▸ **Action item**: Return, word for word, the lines running from the one that contains "uživatelských zdatností. Je to" to the final line of the listing below.

▸ **Task material**:
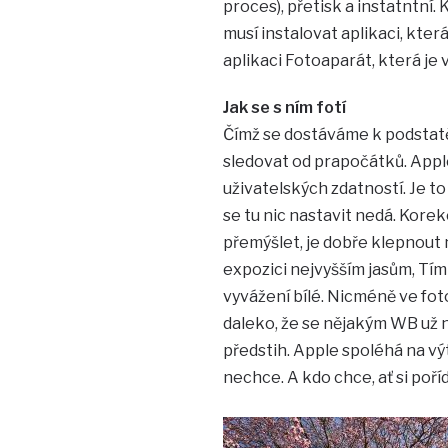
proces), přetisk a instatntní. 
musí instalovat aplikaci, kter
aplikaci Fotoaparát, která je 
Jak se s ním fotí
Čímž se dostáváme k podstatě v
sledovat od prapočátků. Appl
uživatelských zdatností. Je to 
se tu nic nastavit nedá. Korek
přemýšlet, je dobře klepnout 
expozici nejvyšším jasům, Tí
vyvážení bílé. Nicméně ve fo
daleko, že se nějakým WB už n
předstih. Apple spoléhá na vý
nechce. A kdo chce, ať si poříd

▸ **The completed task**:
uživatelských zdatností. Je to 
se tu nic nastavit nedá. Korek
přemýšlet, je dobře klepnout 
expozici nejvyšším jasům, Tí
vyvážení bílé. Nicméně ve fo
daleko, že se nějakým WB už n
předstih. Apple spoléhá na vý
nechce. A kdo chce, ať si poříd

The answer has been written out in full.